**Instructions for the task**:
Would you return the data below exactly as it stands, with every picture left out?

**Dataset section**:
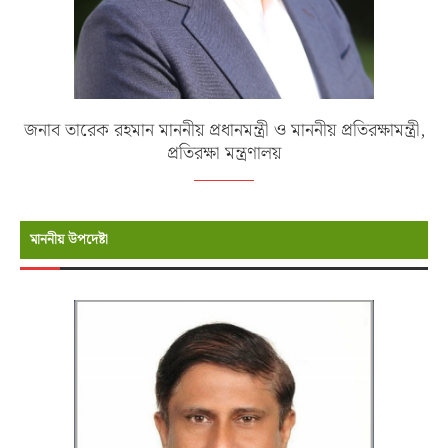
জনাব তারেক রহমান মাননীয় প্রধানমন্ত্রী ও মাননীয় প্রতিরক্ষামন্ত্রী,
প্রতিরক্ষা মন্ত্রণালয়
মাননীয় উপদেষ্টা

**Answer box**:
জনাব তারেক রহমান মাননীয় প্রধানমন্ত্রী ও মাননীয় প্রতিরক্ষামন্ত্রী,
প্রতিরক্ষা মন্ত্রণালয়
মাননীয় উপদেষ্টা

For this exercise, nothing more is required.